Many of us may have spent time at the Kutchi Haveli on the Somaiya Vidyavihar campus, or even the building at the K J Somaiya College of Physiotherapy in Somaiya Ayurvihar.  Both these structures have been built using 'recycled' parts of buildings that were removed to make way for modern construction in the areas where they were located.  They represent a wonderful aesthetic that shows our earlier sensitivity to art and architecture.

My family comes from the village of Tera in Kutch.  Temples, a Derasar, a Mosque and even a small fort.  Outside homes, there is often a stone vessel where families may keep food for passing cows, dogs and cats.   

Tera also has three lovely water tanks.  One for drinking water, another for bathing and one for washing clothes. 

And a lovely step well.

Many villages in Kutch still retain buildings that have their old architecture.  I typically visit once or twice a year.  On every visit, I see an old house that does not exist anymore.  Or an old practice that is forgotten (the street that leads to our home now has a gate on it, to prevent cows from coming in - even though there are still the stone vessels that were once created to feed them).  With these changes or loss goes the memory of a past aesthetic, of past methods of construction, of ways of living, and so much more.  What can one do?

On one such visit to Tera, I asked the Sarpanch whether the village had a library.  The Sarpanch mentioned that there once was a library, but he did not believe that anyone had even opened it in many years.

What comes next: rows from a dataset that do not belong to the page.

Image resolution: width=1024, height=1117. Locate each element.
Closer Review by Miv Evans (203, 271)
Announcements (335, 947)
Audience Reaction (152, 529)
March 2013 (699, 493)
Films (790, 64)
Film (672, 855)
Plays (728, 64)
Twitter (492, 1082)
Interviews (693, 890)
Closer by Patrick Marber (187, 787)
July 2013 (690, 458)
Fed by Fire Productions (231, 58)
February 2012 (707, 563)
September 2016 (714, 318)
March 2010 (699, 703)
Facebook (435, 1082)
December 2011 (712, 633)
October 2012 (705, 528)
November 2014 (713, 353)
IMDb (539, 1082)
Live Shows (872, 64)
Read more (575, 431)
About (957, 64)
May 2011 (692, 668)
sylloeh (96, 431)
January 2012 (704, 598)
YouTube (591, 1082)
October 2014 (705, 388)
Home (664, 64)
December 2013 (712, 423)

Libraries are windows to the world.  Of the past, present, and dreams into the future.  Books of various times, places and languages transport us to a wider world that we may not otherwise have an opportunity to visit.  

Putting these two thoughts together, I asked whether there were any homes that were in a dilapidated condition that we could adopt and convert into village libraries.  And we did.  So we worked hard to restore this place and put together our first सोमैया पुस्तकालय in Kutch.  And it has become a wonderful place.  Used by children and adults alike.  https://goo.gl/maps/WWXUZbFcpNMZKjr58

And then we started on our second - in Roha.  We came across a place that was falling apart. https://goo.gl/maps/NmjaANHSR8MuGwS58  

The owner of the place also allowed us to adopt his place and we started working on this two years ago.  Last weekend, we inaugurated it and once again dedicated the space as a library for the village.  A young girl I met there who was only 11 years old had started coming to the library even before inauguration, began reading books, and retelling the stories to her classmates.  How amazing!!

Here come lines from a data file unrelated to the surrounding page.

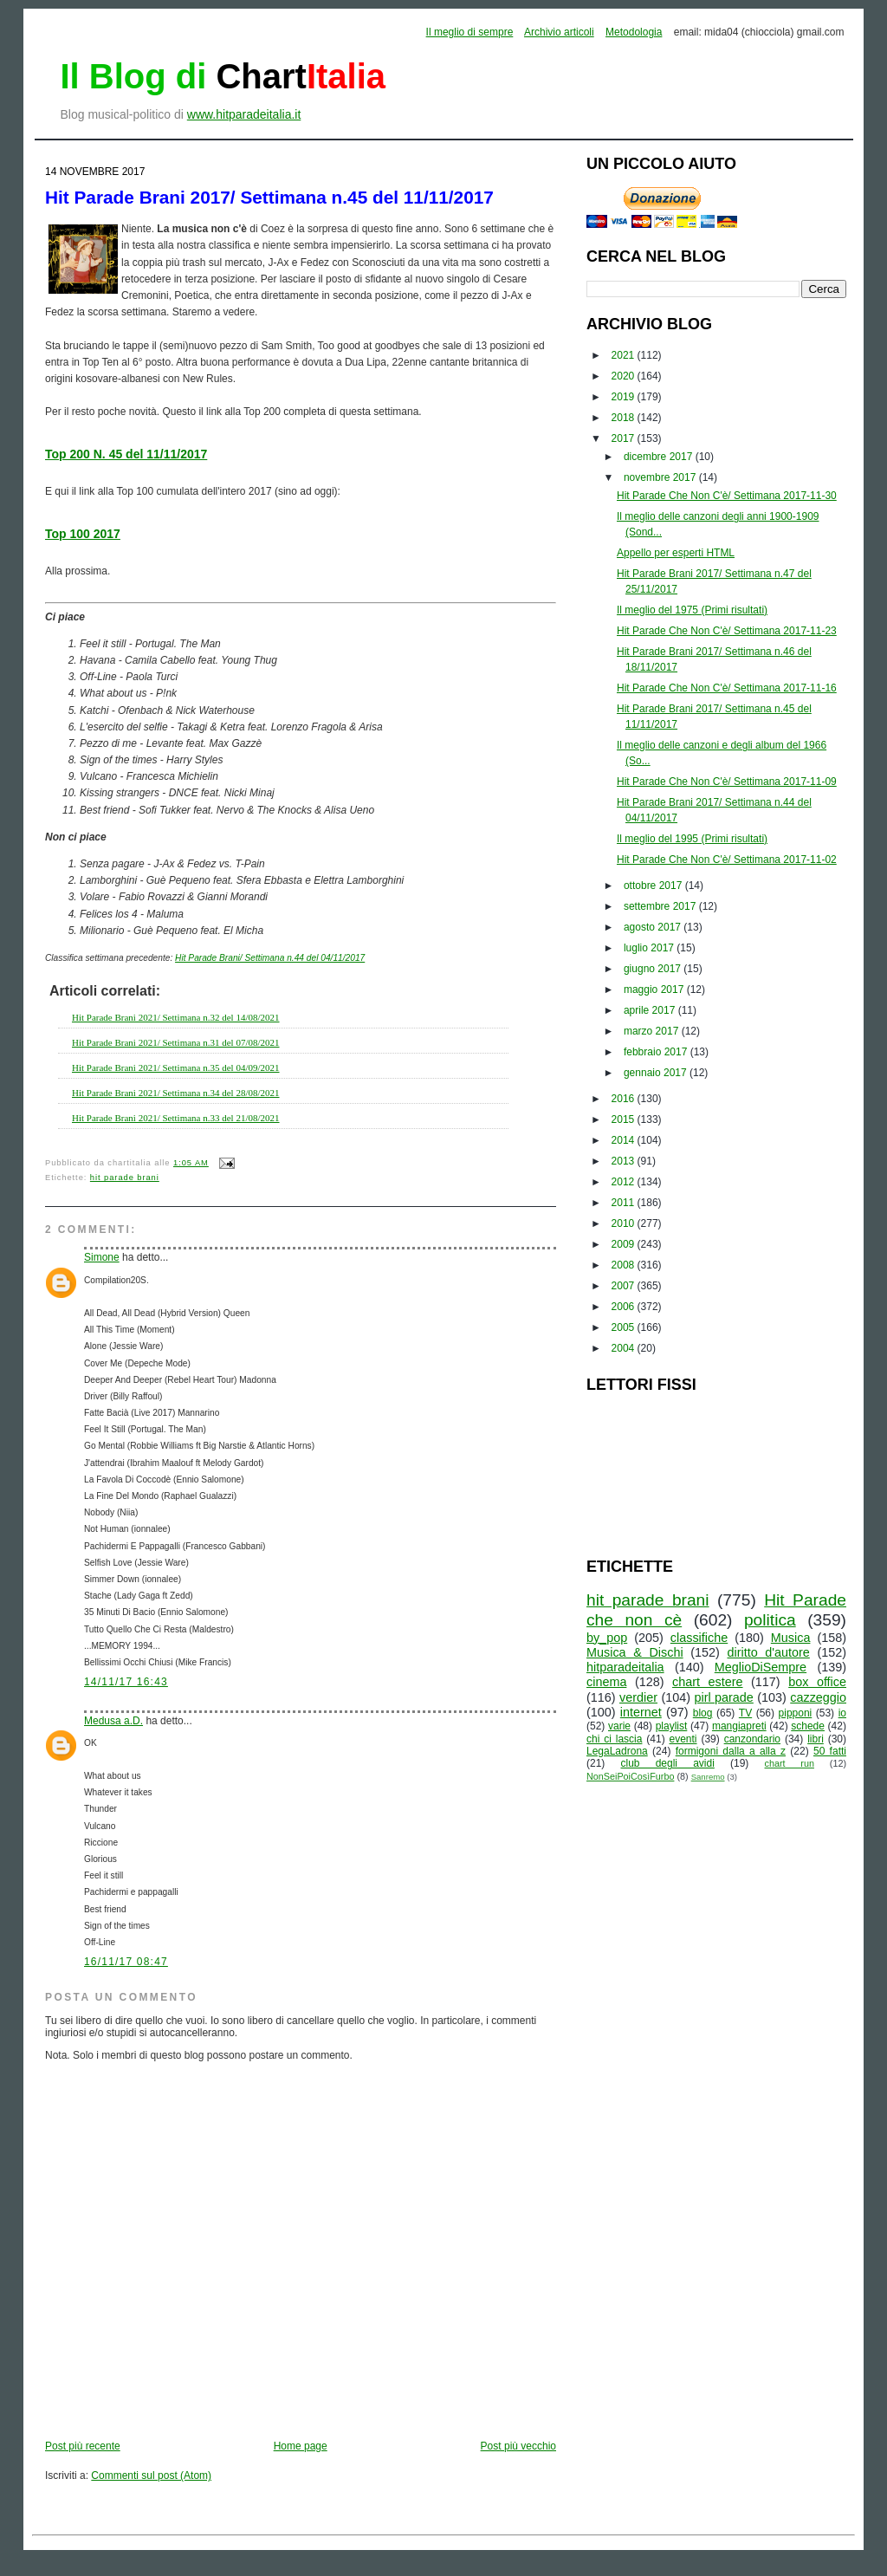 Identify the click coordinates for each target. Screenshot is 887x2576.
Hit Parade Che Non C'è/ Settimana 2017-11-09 (727, 781)
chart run (789, 1763)
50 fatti (829, 1751)
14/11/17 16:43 (126, 1682)
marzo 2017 (653, 1031)
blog (703, 1713)
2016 (625, 1099)
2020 (625, 376)
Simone (102, 1257)
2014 (625, 1140)
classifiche (699, 1638)
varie (619, 1726)
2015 (625, 1119)
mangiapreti (739, 1726)
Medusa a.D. (113, 1721)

Donors have given us books.  Many of them are in Gujarati.  These are not read much in Mumbai, but it is the language of instruction in Kutch.  In Tera, the librarian showed me a book that was published in 1903.  Wonderful literature.  Literature that we must also read in addition to current literature.  

I think that in this effort, there are many learning opportunities.  The preservation of an old aesthetic.  In Europe when we travel, we marvel at the beauty of the old buildings and of their villages.  In a modern Indian village, there are no remnants of our history.  The ability to build and construct in an old style, to understand the pros and cons of those materials and methods as compared to what we are taught now has to remain alive.  Only then can we adapt to our context and climate.  And these have to be brought into our curriculum.

We have started building a campus in Adipur Kutch to understand these methods.  Of masonry, or woodworking, and to create a place for the teaching of design to master craftsmen and women.  But more on that initiative in another email.  But here I would like to show some images of the new campus we are building, with that old aesthetic in Kutch.

Other places in these villages are becoming available to us for additional 'public' uses.  We are contemplating the restoration of these spaces either for the making of tinkering labs and/or spaces of primary health.  Tinkering labs will be an interesting initiative.  To restore an old place of the past to catalyse a thinking place to invent the future.  Our shared heritage and our common tomorrow.

With the hope of a more beautiful tomorrow.